### RECORD SET
______________________________
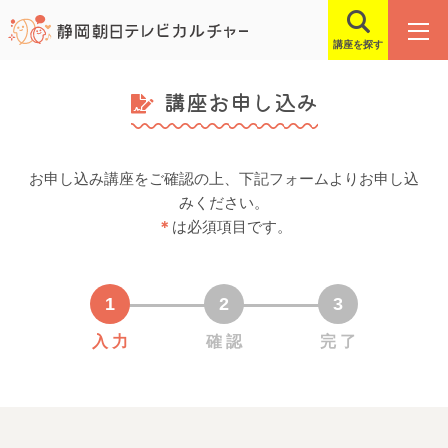
講座を探す
講座お申し込み
お申し込み講座をご確認の上、下記フォームよりお申し込
みください。
＊
は必須項目です。
入 力
確 認
完 了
______________________________
Leave out the pictures; repeat the data exactly.

講座を探す
講座お申し込み
お申し込み講座をご確認の上、下記フォームよりお申し込
みください。
＊
は必須項目です。
入 力
確 認
完 了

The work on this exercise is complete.